**Problem description**
This task calls for copying every line of the records that includes the word "into".

**Records to use**
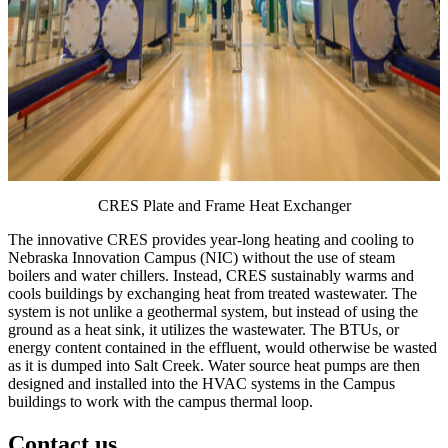
CRES Plate and Frame Heat Exchanger
The innovative CRES provides year-long heating and cooling to
Nebraska Innovation Campus (NIC) without the use of steam
boilers and water chillers. Instead, CRES sustainably warms and
cools buildings by exchanging heat from treated wastewater. The
system is not unlike a geothermal system, but instead of using the
ground as a heat sink, it utilizes the wastewater. The BTUs, or
energy content contained in the effluent, would otherwise be wasted
as it is dumped into Salt Creek. Water source heat pumps are then
designed and installed into the HVAC systems in the Campus
buildings to work with the campus thermal loop.
Contact us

**Answer box**
as it is dumped into Salt Creek. Water source heat pumps are then
designed and installed into the HVAC systems in the Campus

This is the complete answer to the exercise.